I have previously mentioned the difficulty faced by victims of childhood sexual abuse as children and adolescents in telling someone of their predicament. They hesitate due to embarrassment, unwarranted guilt, fear, lack of understanding that they are victims to a terrible sin, and being unaware of the process, etc. Recently I’ve encountered a similar scenario, but in the adult victims of past sexual abuse.

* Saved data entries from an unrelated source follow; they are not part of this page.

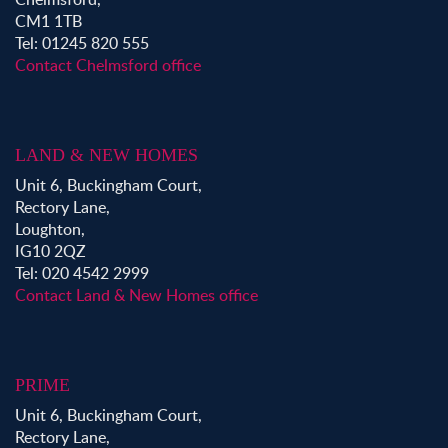
CM1 1TB
Tel: 01245 820 555
Contact Chelmsford office
LAND & NEW HOMES
Unit 6, Buckingham Court,
Rectory Lane,
Loughton,
IG10 2QZ
Tel: 020 4542 2999
Contact Land & New Homes office
PRIME
Unit 6, Buckingham Court,
Rectory Lane,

Victims of childhood sexual abuse eventually grow up to become adults. Some become very capable adults, and a lot become crippled by the emotional and psychological scars of trauma. A lot of the people we encounter on a day to day basis have been past victims of this worst of crimes, most have never told a soul of their experiences. I want now to discuss a composite of this person, let’s call her Elisabeth.
An Unpleasant Story
Elizabeth was sexually abused by Josef between the ages of 10 and 14. Josef was Elisabeth’s stepfather, who joined the family just before Elisabeth’s 10th birthday. Elisabeth told Rosemarie, her mother, of Josef’s behaviour towards her, the fondling, etc. She did this when she was 14 and then the abuse stopped. Rosemarie had some “stern” words with Josef, but eventually she was a woman in love and they decided to put this “episode” behind them and move forward with family life. The “episode” was never discussed with police or counsellors or anyone else who may have cared. Rosemarie and Josef remain together to this day. Elisabeth, somehow, finally managed to escape the rape dungeon she called a home.
Elisabeth became a woman of her own, independent, self-sufficient, struggled with some things but succeeded in others; she was just a normal woman with a past most of us would never wish on our worst enemies. But the past was in the past and the past can’t hurt you, right? I don’t know that that is right. Elisabeth had managed to move ahead with her life, leaving the past behind, until one day the past came back to find her. Sounds clichéd, right? Yes, but it also sounds horrible and unfair.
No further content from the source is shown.